::: RECORDS SUPPLIED :::

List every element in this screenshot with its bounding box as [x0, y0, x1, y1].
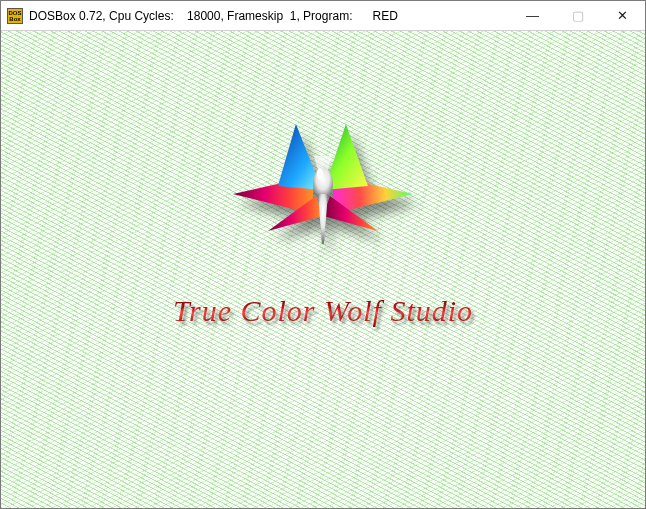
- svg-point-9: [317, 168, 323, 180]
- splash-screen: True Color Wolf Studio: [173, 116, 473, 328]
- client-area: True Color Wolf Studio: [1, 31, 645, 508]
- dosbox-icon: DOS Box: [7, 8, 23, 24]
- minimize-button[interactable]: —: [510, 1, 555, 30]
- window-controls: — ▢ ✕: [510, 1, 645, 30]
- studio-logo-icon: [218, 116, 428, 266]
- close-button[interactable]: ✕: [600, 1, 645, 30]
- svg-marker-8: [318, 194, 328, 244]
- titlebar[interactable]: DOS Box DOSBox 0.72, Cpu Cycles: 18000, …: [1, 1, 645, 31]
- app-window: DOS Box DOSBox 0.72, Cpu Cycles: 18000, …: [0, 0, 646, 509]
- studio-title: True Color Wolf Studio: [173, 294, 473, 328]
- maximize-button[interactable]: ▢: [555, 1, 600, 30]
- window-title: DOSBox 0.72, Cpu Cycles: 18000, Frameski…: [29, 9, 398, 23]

:::

▶ _EXERCISE DIRECTIONS_
Each entry above should be written out verbatim, minus its pictures.

▶ _ANSWER TO THE PROBLEM_
List every element in this screenshot with its bounding box as [x0, y0, x1, y1].
- svg-point-9: [317, 168, 323, 180]
- splash-screen: True Color Wolf Studio: [173, 116, 473, 328]
- client-area: True Color Wolf Studio: [1, 31, 645, 508]
- dosbox-icon: DOS Box: [7, 8, 23, 24]
- minimize-button[interactable]: —: [510, 1, 555, 30]
- window-controls: — ▢ ✕: [510, 1, 645, 30]
- studio-logo-icon: [218, 116, 428, 266]
- close-button[interactable]: ✕: [600, 1, 645, 30]
- svg-marker-8: [318, 194, 328, 244]
- titlebar[interactable]: DOS Box DOSBox 0.72, Cpu Cycles: 18000, …: [1, 1, 645, 31]
- app-window: DOS Box DOSBox 0.72, Cpu Cycles: 18000, …: [0, 0, 646, 509]
- studio-title: True Color Wolf Studio: [173, 294, 473, 328]
- maximize-button[interactable]: ▢: [555, 1, 600, 30]
- window-title: DOSBox 0.72, Cpu Cycles: 18000, Frameski…: [29, 9, 398, 23]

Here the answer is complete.